A dictionary describes languages, and in this article we describe OmegaWiki's notion of "language". OmegaWiki bases its notion on the ISO-639-3 standard, with some variation. There is a language table in the database.
OmegaWiki's notion of language
OmegaWiki's list of language codes is generally drawn from the ISO 639-3 standard, which has some 7602 entries for individual languages and language families (or macro-languages). This is a different list than the project codes used by MediaWiki. The ISO 639-3 standard is administered by the SIL, based on SIL's Ethnologue and the Linguist list.
When no ISO 639-3 is available for a language that we want to use, we take a code from the Linguist List or create our own code.
SIL has this to say about the scope of language identifiers for individual languages:
- "There is no one definition of "language" that is agreed upon by all and appropriate for all purposes. As a result, there can be disagreement, even among speakers or linguistic experts, as to whether two varieties represent dialects of a single language or two distinct languages. For this part of ISO 639, judgments regarding when two varieties are considered to be the same or different languages are based on a number of factors, including linguistic similarity, intelligibility, a common literature, the views of speakers concerning the relationship between language and identity, and other factors."

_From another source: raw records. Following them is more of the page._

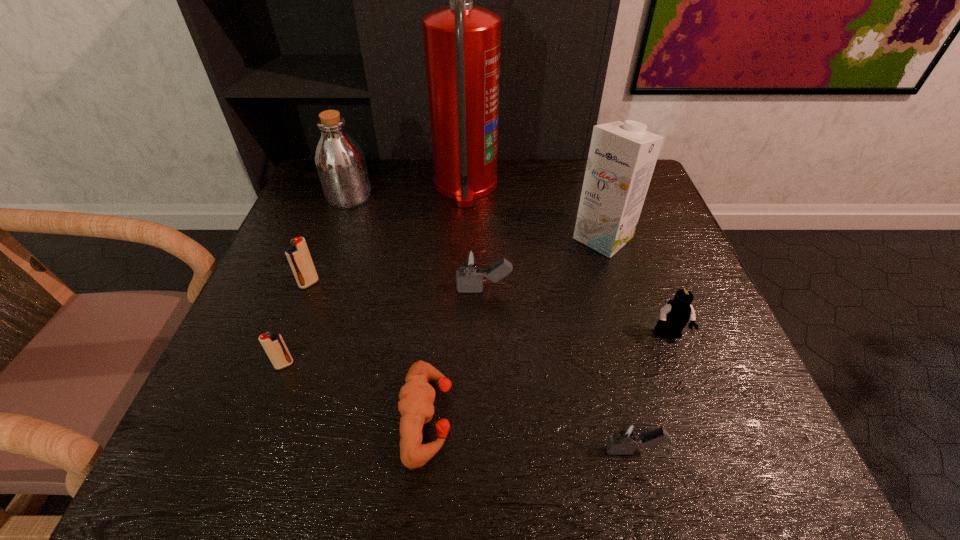 Identify the location of free location located 0.220m on the front of the bigger red igniter. This screenshot has width=960, height=540. (272, 380).

In order to click on vacant space positioned on the front-facing side of the fourth nearest object in this screenshot , I will do `click(713, 454)`.

Find the location of a particular element. This screenshot has height=540, width=960. vacant space located 0.150m on the front of the second nearest igniter is located at coordinates (252, 453).

Identify the location of vacant space located 0.250m on the back of the nearest igniter. pyautogui.click(x=600, y=317).

Where is `blank space located 0.090m with the gloves of the puncher facing forward`? blank space located 0.090m with the gloves of the puncher facing forward is located at coordinates (507, 417).

Locate an element on the screen. The width and height of the screenshot is (960, 540). fire extinguisher at the far edge is located at coordinates (462, 42).

Identify the location of bottle at the far edge. This screenshot has width=960, height=540. (x=340, y=162).

What are the coordinates of `igniter that is at the near edge` in the screenshot? It's located at (626, 436).

Identify the location of puncher present at the near edge. The image size is (960, 540). (417, 396).

The width and height of the screenshot is (960, 540). Find the location of `bottle present at the left edge`. bottle present at the left edge is located at coordinates (340, 162). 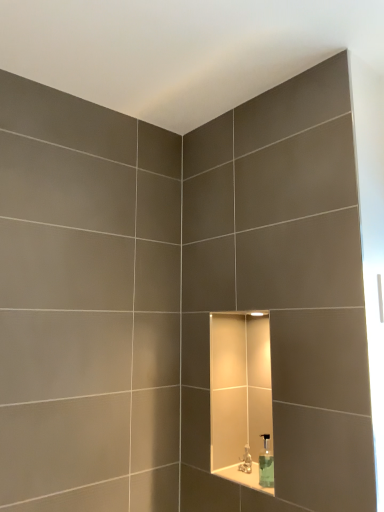 Question: Is translucent plastic faucet at center taller or shorter than white glossy ledge at center?

Choices:
 (A) tall
 (B) short

Answer: (A)

Question: From the image's perspective, relative to white glossy ledge at center, is translucent plastic faucet at center above or below?

Choices:
 (A) above
 (B) below

Answer: (A)

Question: Estimate the real-world distances between objects in this image. Which object is farther from the translucent plastic faucet at center?

Choices:
 (A) white glossy ledge at center
 (B) clear glass soap dispenser at center

Answer: (B)

Question: Which of these objects is positioned farthest from the white glossy ledge at center?

Choices:
 (A) clear glass soap dispenser at center
 (B) translucent plastic faucet at center

Answer: (A) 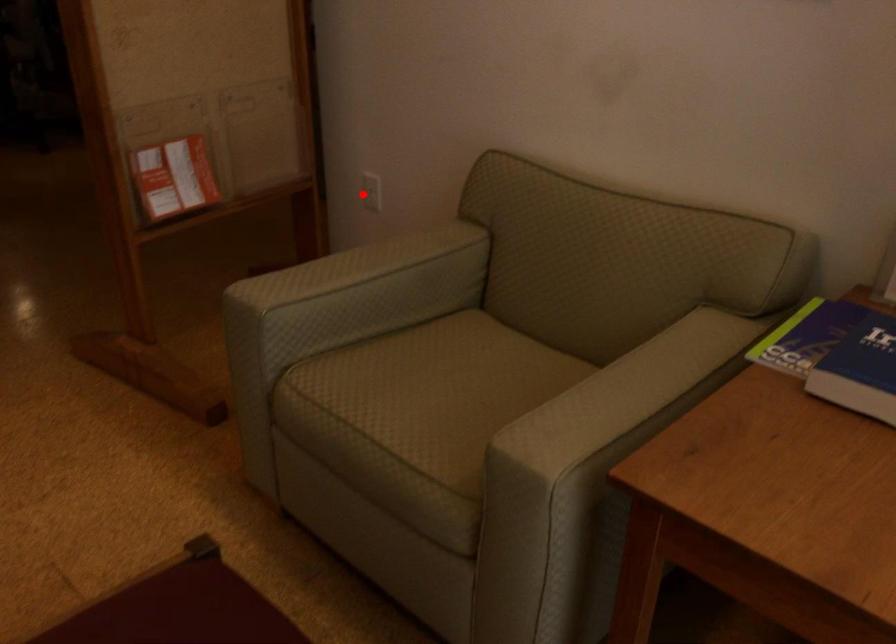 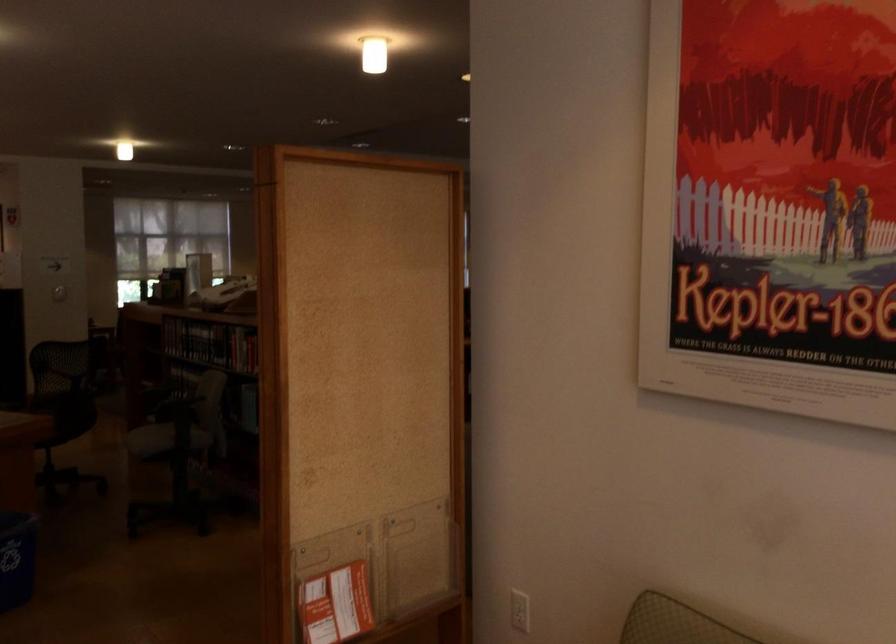 The point at the highlighted location is marked in the first image. Where is the corresponding point in the second image?

(520, 610) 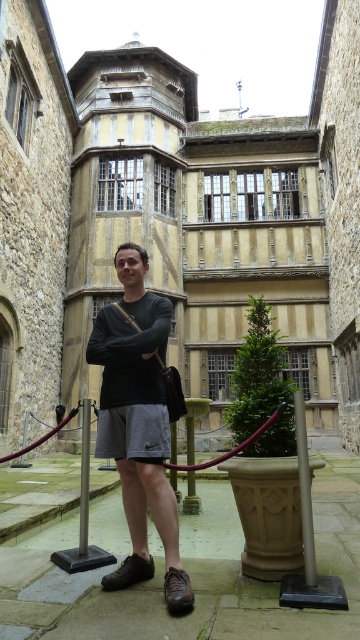 You are a photographer setting up for a portrait shoot in this courtyard. You have a black sweater at center and a brown polished pole at center in the scene. Which object should you focus on if you want to capture the larger item in your frame?

The black sweater at center is bigger than the brown polished pole at center, so you should focus on the black sweater at center to capture the larger item in your frame.

You are a photographer setting up a shot in the courtyard. You notice the black sweater at center and the brown polished pole at center. Which object is closer to the camera?

The black sweater at center is closer to the camera than the brown polished pole at center. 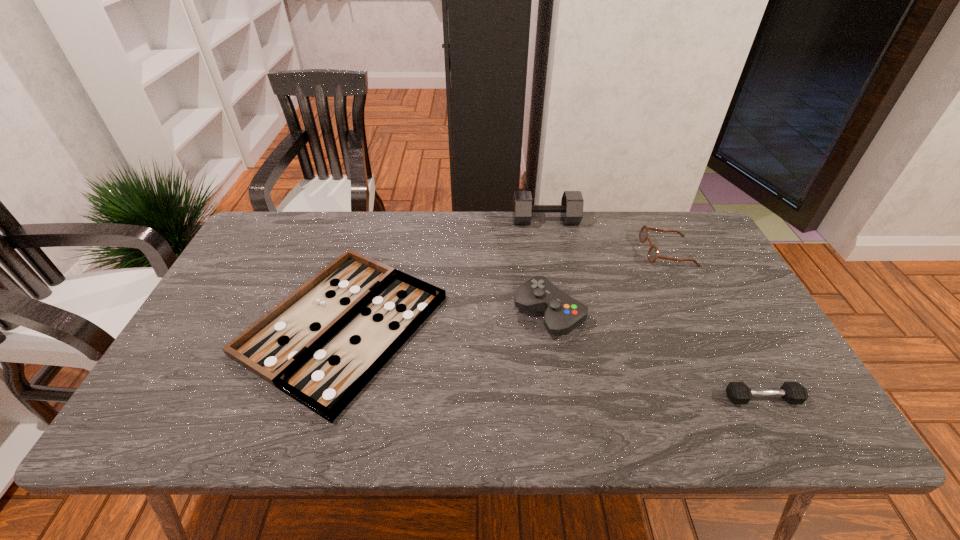 This screenshot has width=960, height=540. What are the coordinates of `blank area located 0.150m on the front-facing side of the third tallest object` in the screenshot? It's located at (595, 252).

Locate an element on the screen. This screenshot has width=960, height=540. vacant area situated on the front-facing side of the third tallest object is located at coordinates (595, 252).

Image resolution: width=960 pixels, height=540 pixels. Identify the location of vacant region located on the front-facing side of the third tallest object. (527, 252).

The height and width of the screenshot is (540, 960). Identify the location of vacant space situated on the left of the right dumbbell. (583, 399).

I want to click on vacant space located 0.060m on the right of the leftmost object, so click(x=467, y=325).

At what (x,y) coordinates should I click in order to perform the action: click on dumbbell located in the far edge section of the desktop. Please return your answer as a coordinate pair (x, y). The image size is (960, 540). Looking at the image, I should click on (571, 208).

I want to click on spectacles at the far edge, so click(x=652, y=255).

Locate an element on the screen. The height and width of the screenshot is (540, 960). gameboard located in the far edge section of the desktop is located at coordinates (321, 345).

Identify the location of dumbbell present at the near edge. (737, 392).

Locate an element on the screen. This screenshot has height=540, width=960. gameboard that is at the near edge is located at coordinates (321, 345). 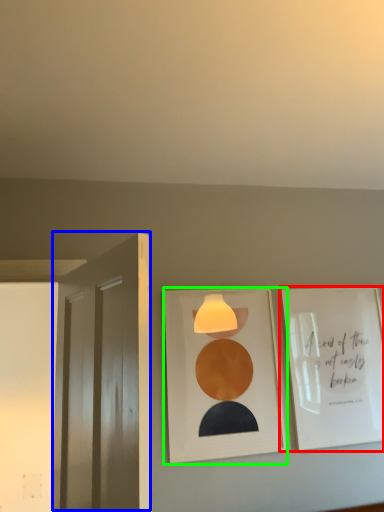 Question: Which is nearer to the picture frame (highlighted by a red box)? door (highlighted by a blue box) or picture frame (highlighted by a green box).

Choices:
 (A) door
 (B) picture frame

Answer: (B) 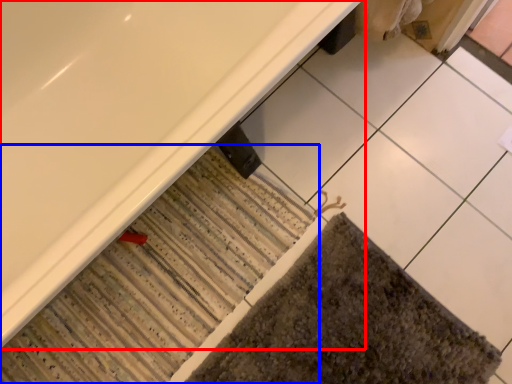 Question: Which object is closer to the camera taking this photo, bathtub (highlighted by a red box) or bath mat (highlighted by a blue box)?

Choices:
 (A) bathtub
 (B) bath mat

Answer: (A)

The list of all languages having an ISO 639-3 code is displayed at Help:Language/Checklist for editable languages with comments on whether the language is available for edition at OmegaWiki, and reasons why some languages are not considered.
The ISO 639-3 standard also contains codes for macrolanguages, that is:
- "...clusters of closely-related language varieties that, based on the criteria discussed above, can be considered distinct individual languages, yet in certain usage contexts a single language identity for all is needed."
Generally we avoid using macrolanguages in OmegaWiki. We don't have a language "Chinese", but we have "Mandarin (simplified)", "Mandarin (traditional)", "Minnan (simplified)", "Minnan (traditional)", Minnan (POJ)". See below for language with multiple script.
We do have a language "Arabic". It is not the macrolanguage with code "ara", but the individual language with code "arb", corresponding to Standard Arabic.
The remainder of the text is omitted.